The recent Intel processor core is probably 20 times more powerful than the Pentium Pro at 200MHz in transaction processing, 40 times with Hyper-Threading enabled. A single 8-core Sandy-Bridge is then 80 times more powerful than the 4-way Pentium Pro.
It is true that a single Nehalem EX with 8-cores is almost as capable as Sandy Bridge with 8-cores, but most system vendors did not support the 4-way capable Xeon 7500 or E7 system in a single socket populated configuration. (Two sockets populated is supported). So the powerful single socket became possible with Sandy-Bridge.
And yet there does not seem to be much acceptance of the single-socket concept. It is possible to buy a system with 2 Xeon E5 sockets with 1 populated. A purpose built single-socket system would have slighty lower cost structure and perhaps more compact volume.
Ivy Bridge, Haswell, Broadwell
There was no Sandy Bridge EX for the Xeon E7 series. Ivy Bridge 22nm had both a Xeon E5 v2 2600-series in late 2013 and Xeon E7 v2 in early 2014. There was also Xeon E5 v2-4600 series for 4-way in 2014. Ivy Bridge E came in three models, LCC, MCC and HCC as shown below, with 6, 10 and probably 15 cores.
Intel put out a functional diagram showing the HCC model with 3 columns by 4 rows for 12 cores. The Xeon E5 v2 series is limited to 12 cores. But the Xeon E7 v2 series have up to 15 cores, so I am inclined to believe that there is just one HCC that has 15 cores, and the 12-core just has 3 cores disabled. Presumably the corresponding E7 and E5 products are the same, with one QPI link disabled in the E5 and the number of sockets supported controlled by the snoop filter setting.
Below are the Haswell LCC, MCC and HCC layouts with 8, 12 and 18 cores respectively. The LCC and MCC die have 4 rows, as do the first three columns of the HCC die. There are 6 rows in the last column of the HCC.
WCCFTech mentions Haswell cluster on-die mode? Intel Xeon E5-2600 V3. Both Haswell and its successor came in both E5 and E7 versions, as with Ivy Bridge.

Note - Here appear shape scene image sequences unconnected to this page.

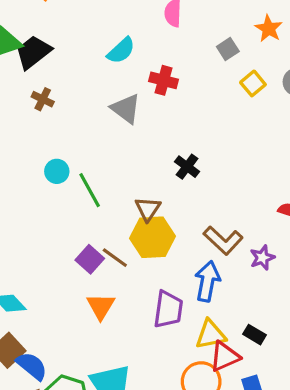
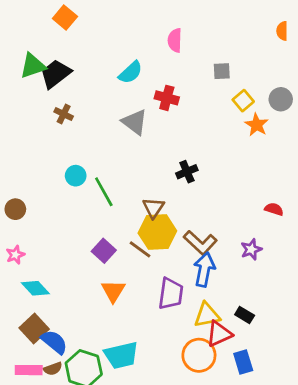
orange star: (269, 29) -> (257, 125), moved
gray square: (228, 49) -> (222, 71), turned 30
black cross: (187, 167) -> (187, 172), turned 30
brown L-shape: (223, 240) -> (200, 243), moved
brown line: (115, 258) -> (140, 249), moved

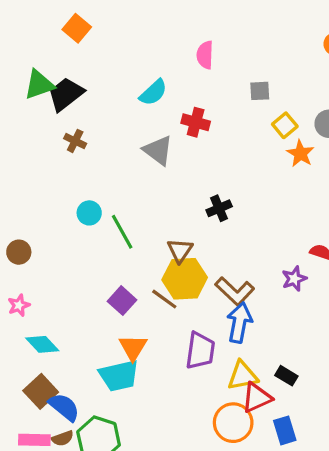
purple star: (251, 249) -> (294, 279), moved
cyan trapezoid: (121, 355) -> (119, 376), moved

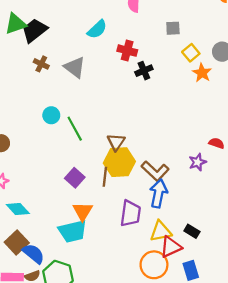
gray triangle: (158, 150) -> (75, 67), moved
black cross: (219, 208) -> (144, 71), moved
brown line: (164, 299) -> (105, 177), turned 60

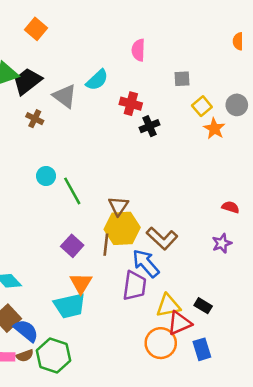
gray triangle: (75, 67) -> (65, 96), moved
purple star: (198, 162) -> (222, 243), moved
blue arrow: (158, 193) -> (146, 263), moved, turned -52

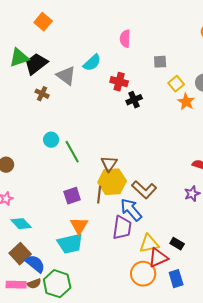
purple square: (72, 246) -> (72, 196), turned 30

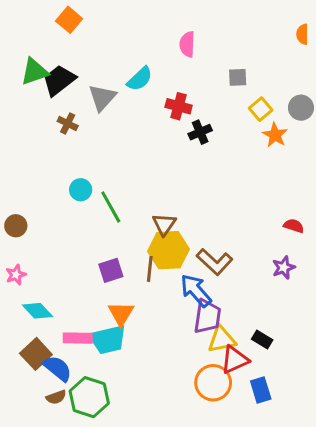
gray triangle: (66, 76) -> (102, 98), turned 35
purple trapezoid: (122, 228) -> (207, 316), moved
pink rectangle: (16, 285) -> (78, 338), moved

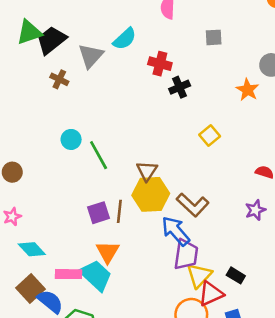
yellow square: (261, 109) -> (210, 136), moved
brown line: (150, 269) -> (119, 211), moved
cyan trapezoid: (108, 340) -> (96, 275), turned -124
yellow triangle: (222, 340) -> (199, 275), turned -36

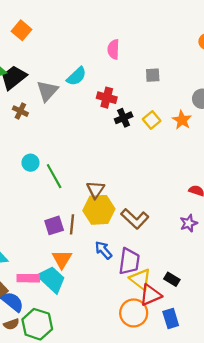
yellow square: (210, 136) -> (152, 120), moved
blue arrow: (176, 231) -> (103, 250), moved, size x0.7
yellow triangle: (199, 275) -> (140, 279), turned -35

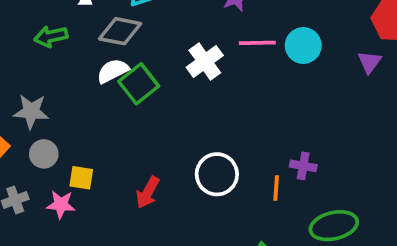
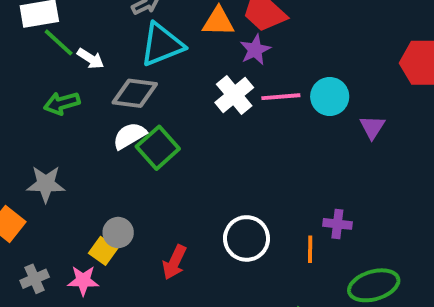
white cross: (205, 61) -> (234, 95), moved
purple triangle: (369, 62) -> (372, 127), moved
gray circle: (44, 154) -> (118, 232), moved
yellow square: (81, 178) -> (103, 251), turned 30

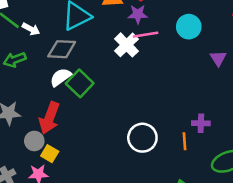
purple star: (255, 50) -> (138, 14), turned 30
cyan circle: (330, 96) -> (189, 27), moved
pink line: (281, 97) -> (146, 35), moved
gray circle: (118, 232) -> (34, 141), moved
red arrow: (174, 262) -> (49, 118), moved, size x1.4

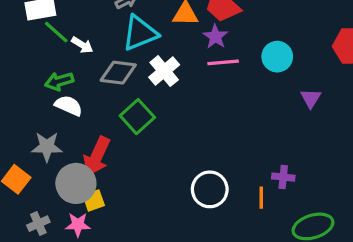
purple star: (138, 14) -> (215, 37), turned 30
white cross: (127, 45) -> (164, 71), moved
white semicircle: (61, 77) -> (69, 106), moved, turned 55
gray circle: (34, 141) -> (76, 183), size x1.6
yellow square: (50, 154) -> (94, 200), turned 36

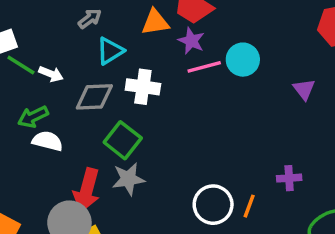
cyan triangle: (140, 33) -> (110, 51), size x0.7
cyan circle: (277, 57) -> (243, 60), moved
white cross: (164, 71) -> (143, 87), turned -32
gray star: (47, 147) -> (128, 179), moved
orange line: (261, 198) -> (249, 206), moved, turned 30

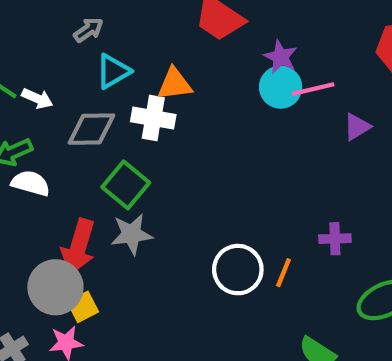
orange triangle: (155, 22) -> (175, 84), moved
purple star: (191, 41) -> (281, 57), moved
pink line: (204, 67) -> (313, 89), moved
purple triangle: (304, 89) -> (357, 127), turned 35

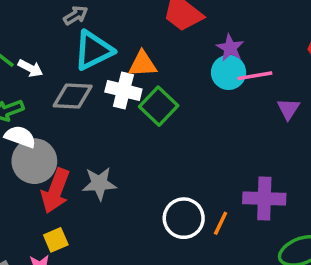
cyan triangle: (113, 71) -> (93, 50), size x1.4
purple triangle: (357, 127) -> (288, 109), turned -30
green square: (126, 185) -> (159, 106), moved
purple cross: (335, 239) -> (264, 198), size x1.6
gray circle: (55, 287) -> (34, 161), moved

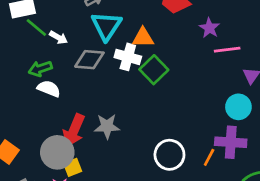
cyan triangle: (93, 50) -> (106, 26), turned -32
cyan circle: (229, 72) -> (238, 107), moved
gray circle: (34, 161) -> (57, 152), moved
orange line: (221, 223) -> (209, 157), moved

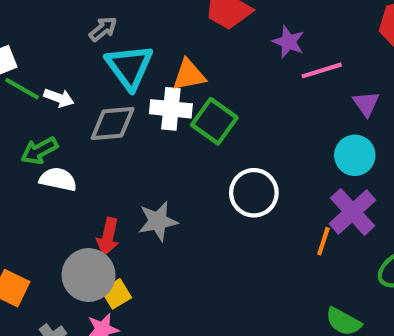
red arrow: (74, 130) -> (108, 237), size x0.7
purple cross: (231, 142) -> (353, 212), turned -36
white circle: (169, 155) -> (254, 193), moved

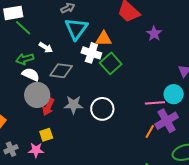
pink line: (322, 70) -> (155, 103), moved
white arrow: (59, 98) -> (46, 47), moved
gray diamond: (113, 123) -> (61, 71), moved
white circle: (254, 193) -> (102, 109), moved
gray circle: (88, 275) -> (37, 95), moved

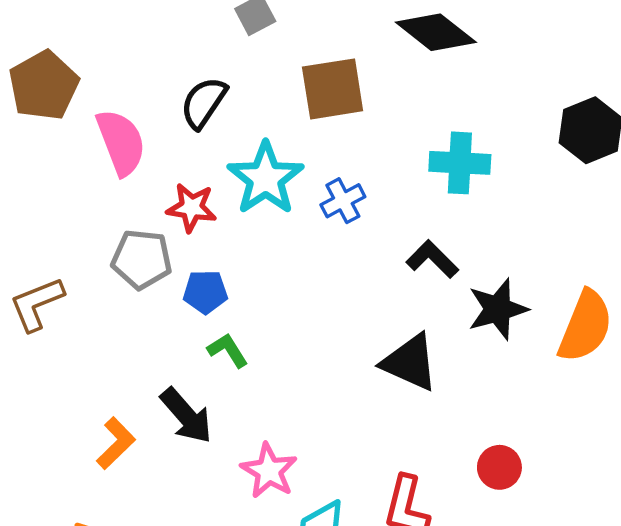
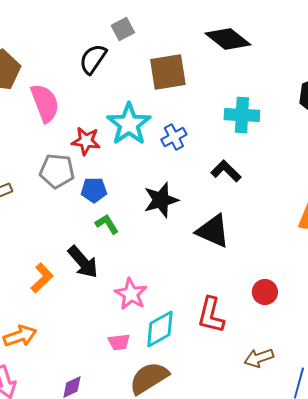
black semicircle: (204, 103) -> (93, 59), moved
black star: (498, 309) -> (161, 200), moved

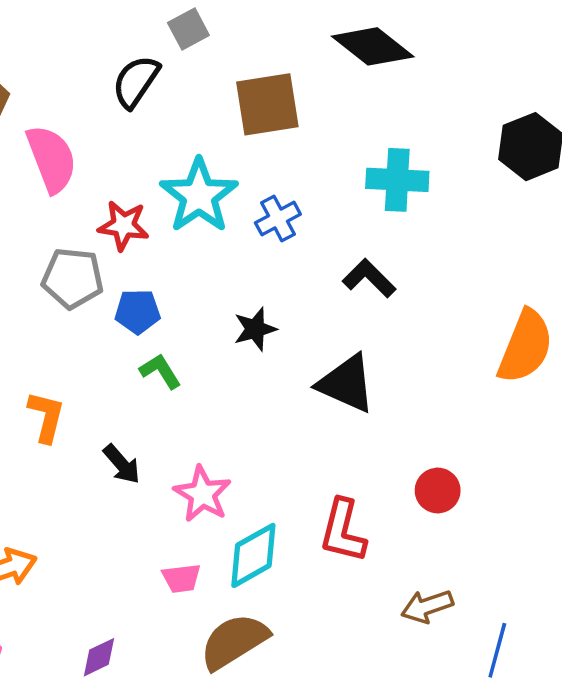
black star: (161, 200) -> (255, 329), size x0.7
black arrow: (83, 262) -> (122, 464), moved, size x0.7
orange L-shape: (42, 278) -> (46, 417), moved, turned -32

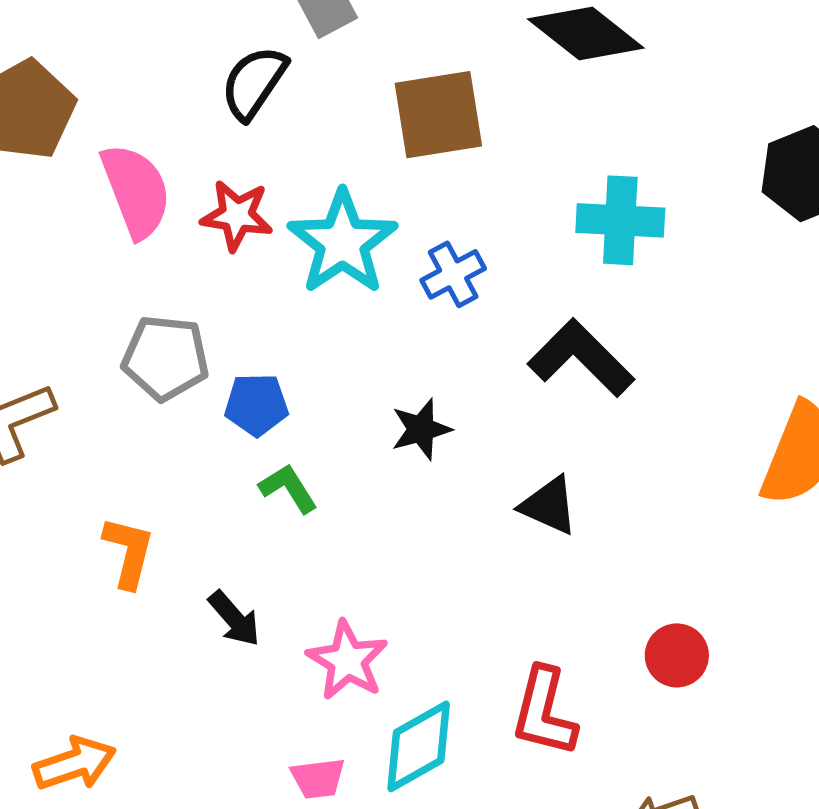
red star: (123, 225) -> (237, 215), moved
black L-shape: (369, 278) -> (581, 358), size x1.4
black triangle: (346, 383) -> (549, 505), size x0.7

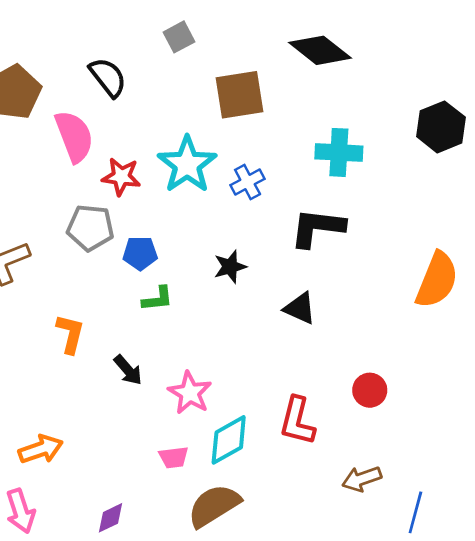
black semicircle: (254, 83) -> (108, 77), moved, turned 108
red star: (237, 215) -> (121, 177), moved
black L-shape: (581, 358) -> (317, 228), turned -38
green L-shape: (288, 488) -> (158, 299), turned 116

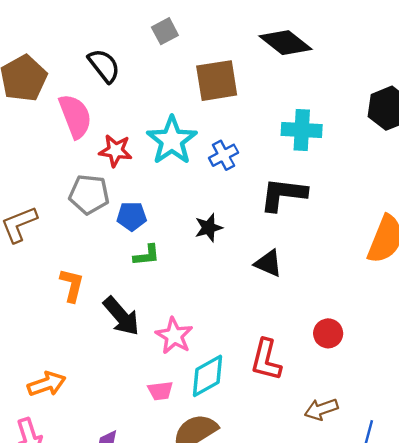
black arrow: (128, 370) -> (121, 316), size x1.5

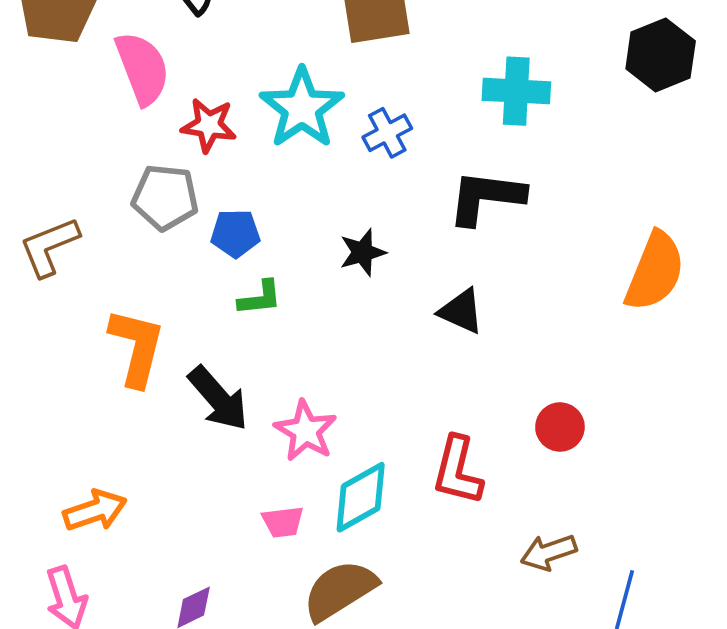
orange L-shape: (72, 285) -> (137, 347), size x1.4

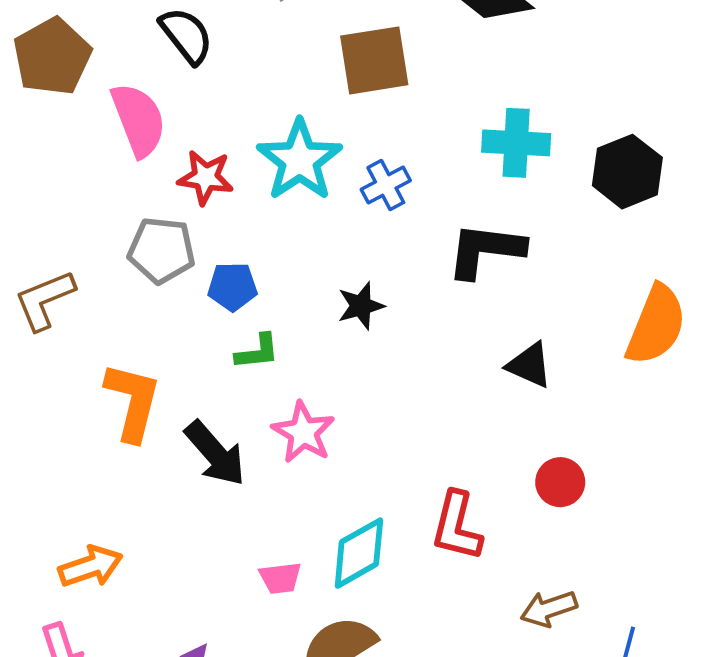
black hexagon: (661, 55) -> (627, 172), moved
black triangle: (461, 311) -> (530, 365), moved
pink star: (306, 431) -> (303, 432), moved

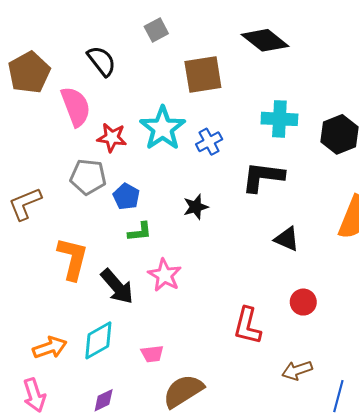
blue pentagon: (232, 287) -> (126, 197), turned 30
cyan diamond: (359, 553) -> (98, 340), moved

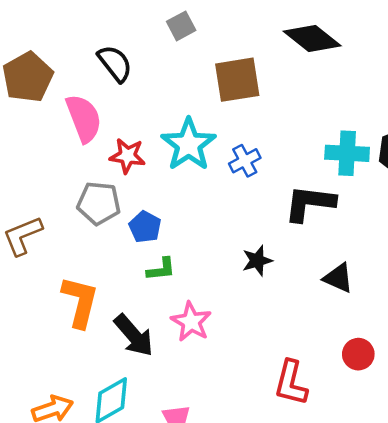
cyan cross: (279, 119) -> (347, 153), moved
black star: (196, 207) -> (257, 261), moved

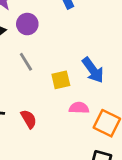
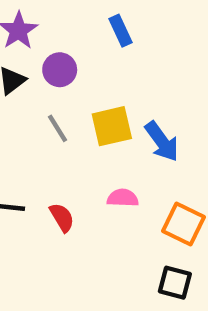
yellow square: (61, 80) -> (112, 126), moved, size x1.4
pink semicircle: (79, 108) -> (123, 198), moved

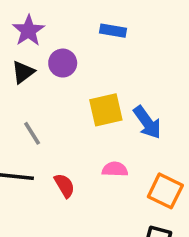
blue rectangle: (121, 31) -> (113, 31), turned -55
gray line: (58, 128) -> (32, 133), moved

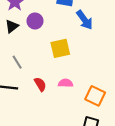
blue arrow: (147, 122) -> (85, 20), moved
red semicircle: (64, 185) -> (40, 84), moved

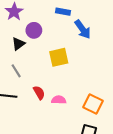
black triangle: (12, 26) -> (18, 44), moved
pink semicircle: (66, 83) -> (59, 100), moved

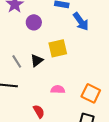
black triangle: (18, 44) -> (37, 60), moved
red semicircle: (39, 93) -> (39, 111), moved

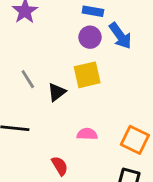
purple circle: (34, 22) -> (90, 37), moved
gray line: (17, 61) -> (28, 79), moved

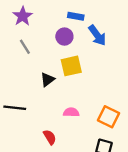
purple circle: (90, 37) -> (64, 37), moved
gray line: (28, 79) -> (25, 47), moved

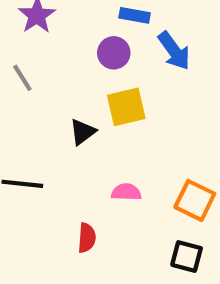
gray line: (25, 47) -> (22, 78), moved
red semicircle: (50, 137) -> (87, 238), turned 35

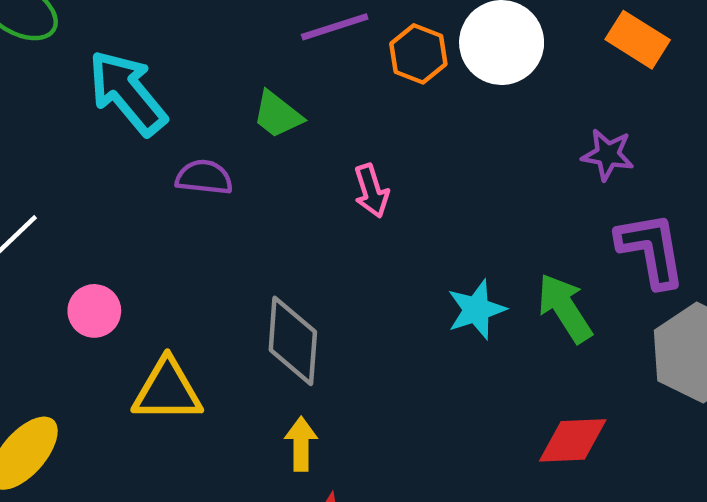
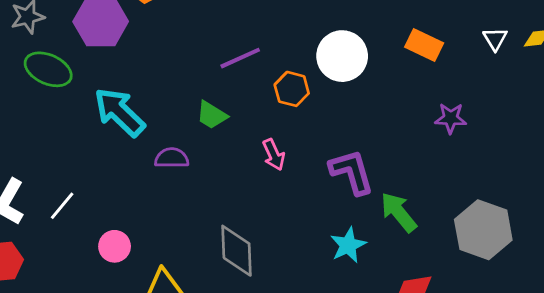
orange hexagon: (418, 54) -> (292, 89), moved
purple star: (608, 155) -> (451, 118), moved
purple L-shape: (651, 250) -> (352, 172), moved
cyan star: (476, 310) -> (348, 245), moved

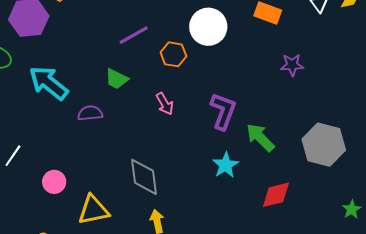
purple L-shape: (352, 172) -> (223, 111), turned 42

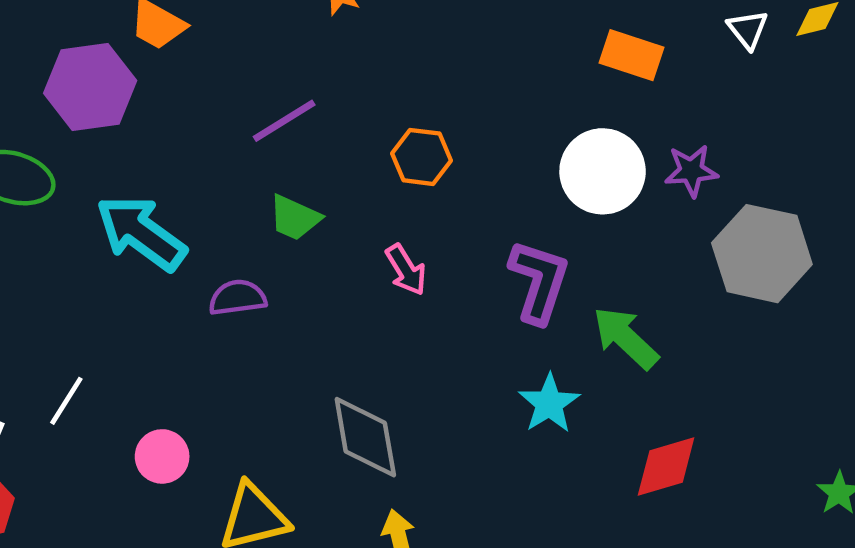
white circle: (208, 27) -> (603, 171), moved
purple line: (134, 35) -> (284, 121), moved
gray hexagon: (324, 145) -> (762, 254), moved

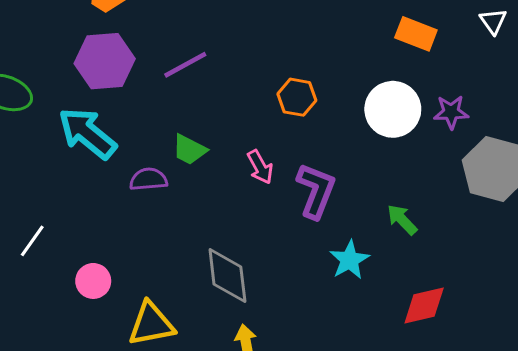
purple hexagon: (90, 87) -> (105, 61), moved
orange hexagon: (421, 157) -> (297, 97), moved
green trapezoid: (295, 218) -> (189, 150), moved
purple L-shape: (539, 281) -> (316, 191), moved
green arrow: (626, 338) -> (402, 220), size x0.7

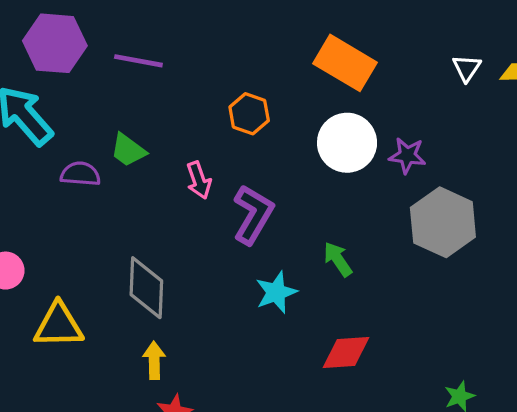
orange rectangle: (416, 34) -> (345, 63), moved, size x1.4
purple line: (185, 65) -> (138, 61), turned 30

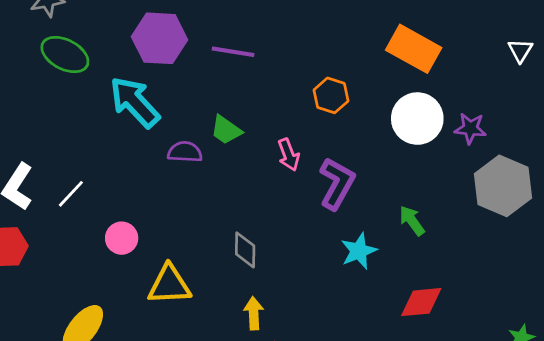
gray diamond: (146, 288) -> (245, 250), size x0.7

Below are the Broadwell LCC, MCC and HCC layouts with 10, 15 and 24 cores respectively.
The 4-way E7 system is represented below. It is possible to have 3 DIMMs on each channel instead of the 2 shown.
Broadwell EP/EX introduced a number of cache coherency options, each of which has different optimizations orientations. This is a deeper topic than I can address. See The Intel Xeon E5 v4 Review
Also search the terms Snoop, Directory, Cache, Coherence. See Frank Denneman NUMA Deep Dive Part 3: Cache Coherency
Sky Lake Coming soon?
Earlier this year (2016-09-09), WCCFTech Intel Skylake Xeon V5 said 28 cores. More recently, The Motley Fool mentioned that someone listed the Xeon V5 as LGA3647 with 32 cores on the taoboa, a Chinese ebay?